As the gaze of the globe fixed in on Houston earlier this month, it's famed Space City lights seemed brighter than ever.
Super Bowl pageantry is nonpareil, after all, the star-power of those on the field bested only by the bigwigs in the bleachers.
Even people cast in supporting roles are billed as anything but, the halftime act often better publicised than the players themselves.
This year’s match-up seemed unlikely to buck that particular trend, Lady GaGa’s fustian battle with a high-hanging harness more competitive than the action which had gone before.
Indeed, such was the Atlanta Falcons’ supremacy across the first three quarters that most in the GMT time zone likely plumped prematurely for the pillow.

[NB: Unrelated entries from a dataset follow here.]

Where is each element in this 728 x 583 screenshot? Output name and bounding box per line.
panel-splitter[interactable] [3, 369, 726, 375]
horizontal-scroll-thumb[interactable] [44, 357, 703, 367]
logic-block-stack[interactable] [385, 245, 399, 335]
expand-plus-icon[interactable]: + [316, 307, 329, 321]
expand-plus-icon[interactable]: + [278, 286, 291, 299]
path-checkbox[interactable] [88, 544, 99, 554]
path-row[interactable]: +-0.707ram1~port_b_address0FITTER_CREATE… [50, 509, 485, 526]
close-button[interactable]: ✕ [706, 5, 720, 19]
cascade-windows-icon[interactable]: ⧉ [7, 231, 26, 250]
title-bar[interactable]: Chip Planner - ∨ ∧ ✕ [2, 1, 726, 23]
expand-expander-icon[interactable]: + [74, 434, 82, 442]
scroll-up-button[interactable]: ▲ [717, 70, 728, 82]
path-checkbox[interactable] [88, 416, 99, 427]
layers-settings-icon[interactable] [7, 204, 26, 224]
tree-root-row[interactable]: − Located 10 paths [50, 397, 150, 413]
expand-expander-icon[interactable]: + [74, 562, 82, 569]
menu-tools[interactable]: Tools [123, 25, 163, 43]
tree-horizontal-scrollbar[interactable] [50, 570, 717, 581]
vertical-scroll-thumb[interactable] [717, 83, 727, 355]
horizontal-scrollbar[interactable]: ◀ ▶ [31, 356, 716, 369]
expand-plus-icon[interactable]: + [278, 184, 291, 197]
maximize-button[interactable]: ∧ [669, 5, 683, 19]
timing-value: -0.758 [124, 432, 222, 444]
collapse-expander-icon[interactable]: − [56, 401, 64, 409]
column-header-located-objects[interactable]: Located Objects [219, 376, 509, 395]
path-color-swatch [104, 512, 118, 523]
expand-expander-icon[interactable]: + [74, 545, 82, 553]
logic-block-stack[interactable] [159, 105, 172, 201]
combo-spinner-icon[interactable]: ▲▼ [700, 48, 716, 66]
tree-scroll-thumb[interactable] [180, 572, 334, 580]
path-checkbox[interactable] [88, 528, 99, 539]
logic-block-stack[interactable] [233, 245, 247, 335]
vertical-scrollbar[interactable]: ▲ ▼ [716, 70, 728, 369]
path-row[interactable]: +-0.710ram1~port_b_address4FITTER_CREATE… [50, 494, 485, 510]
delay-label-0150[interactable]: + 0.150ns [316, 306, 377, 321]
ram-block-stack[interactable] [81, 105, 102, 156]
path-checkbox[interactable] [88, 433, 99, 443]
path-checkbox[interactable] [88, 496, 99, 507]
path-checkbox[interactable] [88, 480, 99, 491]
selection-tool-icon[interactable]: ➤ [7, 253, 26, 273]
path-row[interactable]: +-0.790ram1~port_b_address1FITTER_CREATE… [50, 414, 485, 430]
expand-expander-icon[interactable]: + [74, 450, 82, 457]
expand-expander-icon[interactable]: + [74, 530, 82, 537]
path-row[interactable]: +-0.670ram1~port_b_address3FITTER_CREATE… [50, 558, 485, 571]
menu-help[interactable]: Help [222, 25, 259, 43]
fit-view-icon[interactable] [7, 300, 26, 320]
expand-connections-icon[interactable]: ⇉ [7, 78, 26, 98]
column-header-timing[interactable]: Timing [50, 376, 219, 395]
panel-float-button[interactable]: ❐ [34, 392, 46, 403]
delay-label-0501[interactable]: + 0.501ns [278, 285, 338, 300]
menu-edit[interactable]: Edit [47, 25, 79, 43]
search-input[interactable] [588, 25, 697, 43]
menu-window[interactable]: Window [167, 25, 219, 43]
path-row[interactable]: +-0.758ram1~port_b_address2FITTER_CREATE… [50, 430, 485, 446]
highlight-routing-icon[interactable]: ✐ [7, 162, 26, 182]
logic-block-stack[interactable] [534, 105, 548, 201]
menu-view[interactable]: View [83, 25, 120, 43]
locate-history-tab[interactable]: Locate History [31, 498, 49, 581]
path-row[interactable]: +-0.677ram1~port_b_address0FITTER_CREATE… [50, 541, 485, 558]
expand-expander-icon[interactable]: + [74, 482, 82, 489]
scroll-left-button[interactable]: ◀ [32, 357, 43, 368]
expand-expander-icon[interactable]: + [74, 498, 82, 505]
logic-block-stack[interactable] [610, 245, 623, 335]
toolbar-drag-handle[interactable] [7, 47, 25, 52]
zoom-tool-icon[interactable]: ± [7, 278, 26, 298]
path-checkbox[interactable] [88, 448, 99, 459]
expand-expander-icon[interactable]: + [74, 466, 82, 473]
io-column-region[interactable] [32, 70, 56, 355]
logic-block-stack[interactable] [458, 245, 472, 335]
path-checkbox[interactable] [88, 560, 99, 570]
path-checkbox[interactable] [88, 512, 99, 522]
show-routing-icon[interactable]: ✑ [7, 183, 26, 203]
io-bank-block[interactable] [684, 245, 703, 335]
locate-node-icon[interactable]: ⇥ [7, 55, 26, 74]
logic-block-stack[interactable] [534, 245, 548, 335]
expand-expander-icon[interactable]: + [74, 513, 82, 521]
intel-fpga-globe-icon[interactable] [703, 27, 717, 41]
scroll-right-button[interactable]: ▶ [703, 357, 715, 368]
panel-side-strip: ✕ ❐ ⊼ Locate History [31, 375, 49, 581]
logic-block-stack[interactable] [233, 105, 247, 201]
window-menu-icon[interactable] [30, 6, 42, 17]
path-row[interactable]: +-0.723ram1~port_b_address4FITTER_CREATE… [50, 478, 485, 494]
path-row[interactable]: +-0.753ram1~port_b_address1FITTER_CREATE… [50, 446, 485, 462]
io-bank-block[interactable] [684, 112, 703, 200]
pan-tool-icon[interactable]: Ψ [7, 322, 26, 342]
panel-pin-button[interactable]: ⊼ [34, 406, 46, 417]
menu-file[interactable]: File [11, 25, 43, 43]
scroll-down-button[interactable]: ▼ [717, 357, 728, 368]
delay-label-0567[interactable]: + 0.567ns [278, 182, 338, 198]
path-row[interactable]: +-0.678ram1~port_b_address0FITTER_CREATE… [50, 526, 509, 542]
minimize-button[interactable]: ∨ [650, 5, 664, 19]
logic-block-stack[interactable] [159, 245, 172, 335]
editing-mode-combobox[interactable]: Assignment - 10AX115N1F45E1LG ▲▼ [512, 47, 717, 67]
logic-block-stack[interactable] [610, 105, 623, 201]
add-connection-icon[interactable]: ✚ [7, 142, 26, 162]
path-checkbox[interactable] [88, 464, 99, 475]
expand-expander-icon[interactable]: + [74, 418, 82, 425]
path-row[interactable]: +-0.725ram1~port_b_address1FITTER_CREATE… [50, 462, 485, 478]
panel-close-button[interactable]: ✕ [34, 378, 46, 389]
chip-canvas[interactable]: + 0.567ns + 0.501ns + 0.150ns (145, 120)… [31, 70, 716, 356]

The final stages of the game seemed certain to be a procession by all accounts, Dan Quinn’s high-flying birds ostensibly out of sight heading into the final stanza.
Outlandish as they may have initially seemed, New England did at least have other ideas.
And while not even Lemony Snicket could quite have foreseen the series of unfortunate of events which would unfold thereafter, for fans in Falcon red, little was left to the imagination.
It was a momentum swing worthy of the Richter scale, the Patriots’ 25-point comeback making the ‘Miracle on Ice’ seem like light work. And yet, such has been their dynastic dominance of late that it should have come as little surprise.
Five world championships from the turn of the century speak for that, an unprecedented streak in a sport prone to parity.
Quarterback Tom Brady is totemic of that success, the Michigan man having served under centre for each of those Super Bowl wins.
Another Roy of the Rovers rampage last weekend has already secured his status as the game’s greatest ever player, the 39-year-old betting with house money from here on out.
Seemingly unfathomable, then, is the notion that so few were inclined to roll the dice on him when he first entered the league. 199 other college players were selected ahead of Brady in the 2000 NFL Draft.
Few disciplines can produce that kind of ‘phoenix from the flame’ fable quite like American football, a reality as accurate off the field as on it.
After all, the NFL has long since been as much a means of climbing social ladders as sporting ones, the diversity within the league speaking for its inclusive nature.
NO QUARTER GIVEN
That the game itself necessitates such an assorted spread of athletes is key in that regard, your average squad photo often akin to a house of mirrors.
It’s an open-door policy which has given way to a growing universality, American football’s participation rate now among the fastest-growing in the world.
That our own Louth Mavericks are about to enter their fifth season is testament to that, the club having grown from strength to strength since its inception in November 2012.
“You’d be hard-pressed to find a team in the county more inclusive than us,” says Chairman Aidan Maguire.
“This sport lends itself to people of all walks of life. On our own panel alone we have an age range of 18 to 47, fellas from all backgrounds banding together.”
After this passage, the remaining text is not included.